Ahead of the midterms, Donald Trump has doubled down on his calls to “nationalize” elections. On Tuesday, the president told reporters he believed the federal government should “get involved” if states “can’t count the votes legally and honestly.”
During his remarks, Trump claimed without evidence that three cities — Detroit, Philadelphia, and Atlanta — had “horrible corruption in elections.”
On Thursday’s “The Weeknight,” co-host Alicia Menendez said it was “interesting” that Trump chose those specific locations to highlight, noting that each is Democratic-controlled and boasts a large Black population.

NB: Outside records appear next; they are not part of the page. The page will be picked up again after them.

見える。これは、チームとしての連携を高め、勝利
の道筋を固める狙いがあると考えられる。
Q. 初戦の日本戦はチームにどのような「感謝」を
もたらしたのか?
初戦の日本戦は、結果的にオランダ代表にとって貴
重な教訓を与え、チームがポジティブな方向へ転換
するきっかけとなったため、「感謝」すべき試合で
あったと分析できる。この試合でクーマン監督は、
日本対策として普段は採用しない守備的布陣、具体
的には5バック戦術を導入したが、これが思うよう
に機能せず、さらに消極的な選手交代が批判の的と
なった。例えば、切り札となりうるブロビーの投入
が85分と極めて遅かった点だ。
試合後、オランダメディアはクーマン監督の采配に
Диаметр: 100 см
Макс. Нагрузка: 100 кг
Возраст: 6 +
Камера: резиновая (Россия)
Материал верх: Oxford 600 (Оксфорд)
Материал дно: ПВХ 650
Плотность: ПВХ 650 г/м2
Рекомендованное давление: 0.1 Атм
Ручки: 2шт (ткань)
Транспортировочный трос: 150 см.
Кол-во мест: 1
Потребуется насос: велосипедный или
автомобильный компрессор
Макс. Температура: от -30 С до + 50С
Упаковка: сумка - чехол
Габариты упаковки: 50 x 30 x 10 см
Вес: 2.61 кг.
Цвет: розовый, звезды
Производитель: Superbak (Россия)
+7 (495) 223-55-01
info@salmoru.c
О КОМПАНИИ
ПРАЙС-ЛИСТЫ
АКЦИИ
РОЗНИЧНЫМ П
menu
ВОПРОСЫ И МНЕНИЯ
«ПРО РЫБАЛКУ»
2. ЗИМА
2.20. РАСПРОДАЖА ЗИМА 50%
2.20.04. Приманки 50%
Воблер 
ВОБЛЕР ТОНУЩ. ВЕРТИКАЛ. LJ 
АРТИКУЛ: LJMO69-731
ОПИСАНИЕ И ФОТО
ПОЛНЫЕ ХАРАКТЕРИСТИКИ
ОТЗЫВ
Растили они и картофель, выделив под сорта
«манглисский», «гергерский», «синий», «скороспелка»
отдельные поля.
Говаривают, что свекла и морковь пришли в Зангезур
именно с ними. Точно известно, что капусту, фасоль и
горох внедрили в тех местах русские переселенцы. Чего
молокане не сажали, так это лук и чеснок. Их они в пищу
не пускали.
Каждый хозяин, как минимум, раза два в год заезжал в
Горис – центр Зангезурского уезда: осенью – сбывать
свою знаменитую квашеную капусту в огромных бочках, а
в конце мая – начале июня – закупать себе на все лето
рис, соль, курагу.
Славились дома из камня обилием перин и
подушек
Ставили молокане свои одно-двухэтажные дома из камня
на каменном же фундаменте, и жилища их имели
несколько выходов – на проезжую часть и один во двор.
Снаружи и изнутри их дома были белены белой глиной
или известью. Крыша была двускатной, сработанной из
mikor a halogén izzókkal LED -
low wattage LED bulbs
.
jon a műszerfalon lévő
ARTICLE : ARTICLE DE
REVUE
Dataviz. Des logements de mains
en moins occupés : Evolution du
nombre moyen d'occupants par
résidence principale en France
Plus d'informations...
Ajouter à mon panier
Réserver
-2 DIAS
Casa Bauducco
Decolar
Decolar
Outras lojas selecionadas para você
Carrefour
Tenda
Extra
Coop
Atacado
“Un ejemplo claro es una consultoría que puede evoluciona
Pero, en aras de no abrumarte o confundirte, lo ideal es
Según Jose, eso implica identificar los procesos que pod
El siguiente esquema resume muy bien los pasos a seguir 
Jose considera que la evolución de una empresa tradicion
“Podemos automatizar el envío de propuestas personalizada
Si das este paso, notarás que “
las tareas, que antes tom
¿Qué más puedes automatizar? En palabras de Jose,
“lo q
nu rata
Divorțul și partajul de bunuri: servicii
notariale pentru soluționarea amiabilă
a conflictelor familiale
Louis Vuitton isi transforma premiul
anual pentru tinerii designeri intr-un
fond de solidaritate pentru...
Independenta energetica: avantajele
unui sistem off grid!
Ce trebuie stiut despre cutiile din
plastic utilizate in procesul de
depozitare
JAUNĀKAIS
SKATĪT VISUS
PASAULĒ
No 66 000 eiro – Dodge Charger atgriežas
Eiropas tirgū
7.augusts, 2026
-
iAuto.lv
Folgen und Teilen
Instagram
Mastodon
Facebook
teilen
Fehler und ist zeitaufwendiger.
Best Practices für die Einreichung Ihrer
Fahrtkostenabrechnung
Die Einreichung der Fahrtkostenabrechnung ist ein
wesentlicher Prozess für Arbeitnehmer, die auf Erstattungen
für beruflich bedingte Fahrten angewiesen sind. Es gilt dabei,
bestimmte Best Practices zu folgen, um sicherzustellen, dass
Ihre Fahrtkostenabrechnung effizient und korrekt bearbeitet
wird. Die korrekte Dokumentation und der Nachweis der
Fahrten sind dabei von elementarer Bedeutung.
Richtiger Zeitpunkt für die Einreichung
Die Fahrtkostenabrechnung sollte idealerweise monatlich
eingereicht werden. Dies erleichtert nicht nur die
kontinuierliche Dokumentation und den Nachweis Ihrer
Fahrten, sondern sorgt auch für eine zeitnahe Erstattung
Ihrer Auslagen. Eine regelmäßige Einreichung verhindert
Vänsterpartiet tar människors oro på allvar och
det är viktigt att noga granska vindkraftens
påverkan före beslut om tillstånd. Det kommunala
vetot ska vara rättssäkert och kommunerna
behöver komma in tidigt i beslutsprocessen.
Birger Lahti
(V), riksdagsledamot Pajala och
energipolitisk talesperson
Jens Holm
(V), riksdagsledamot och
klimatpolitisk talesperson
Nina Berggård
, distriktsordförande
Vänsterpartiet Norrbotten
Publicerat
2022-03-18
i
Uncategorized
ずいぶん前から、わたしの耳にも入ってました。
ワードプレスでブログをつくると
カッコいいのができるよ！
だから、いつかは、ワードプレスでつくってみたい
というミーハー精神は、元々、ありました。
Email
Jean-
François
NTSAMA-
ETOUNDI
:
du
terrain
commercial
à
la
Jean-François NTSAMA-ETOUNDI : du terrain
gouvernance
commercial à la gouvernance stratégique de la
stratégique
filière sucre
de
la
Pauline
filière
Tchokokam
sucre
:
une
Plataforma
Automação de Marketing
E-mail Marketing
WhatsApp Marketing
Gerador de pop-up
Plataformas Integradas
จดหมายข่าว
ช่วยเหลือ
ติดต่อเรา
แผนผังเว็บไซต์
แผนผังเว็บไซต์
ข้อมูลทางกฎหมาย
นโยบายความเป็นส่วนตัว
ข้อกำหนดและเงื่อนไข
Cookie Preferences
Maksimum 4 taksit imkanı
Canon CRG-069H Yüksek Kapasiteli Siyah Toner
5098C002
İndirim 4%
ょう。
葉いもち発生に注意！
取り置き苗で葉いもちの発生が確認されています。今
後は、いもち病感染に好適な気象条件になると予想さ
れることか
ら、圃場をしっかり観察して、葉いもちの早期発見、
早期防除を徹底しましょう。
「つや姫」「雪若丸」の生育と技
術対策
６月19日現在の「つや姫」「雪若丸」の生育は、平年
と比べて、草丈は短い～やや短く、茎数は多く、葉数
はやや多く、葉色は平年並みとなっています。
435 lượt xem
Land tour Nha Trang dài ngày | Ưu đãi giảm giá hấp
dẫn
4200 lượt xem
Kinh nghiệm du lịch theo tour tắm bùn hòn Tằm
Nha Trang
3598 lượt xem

“I think part of what we’re being forced to reckon with in this moment is that there have always been efforts to prevent people of color, marginalized people, from heading to the polls,” Menendez said. “We still have never seen anything quite like this.”
MS NOW political analyst and Princeton University professor Eddie S. Glaude Jr. told Menendez that Trump’s comments were part of an effort to delegitimize the process of elections in the U.S. “We’re soaked in lies, he said. “We’re drowning in disinformation.”
“He’s undermining trust such that he can then intervene in the ways that we know he’s going to intervene,” he explained, adding that Trump was “setting the stage for purging voter rolls, undermining the ability of people of color to vote.”
Glaude stressed that Trump’s efforts need to be recognized as “a five-alarm fire” and Americans “need to understand what is really at stake here.”
During the conversation, Menendez’s co-host Michael Steele said Republicans should be pressured to stand up to Trump and defend the independence of elections.
However, Glaude said he did not believe that was possible, telling Steele that “in a reasonable world, that seems like that would work.”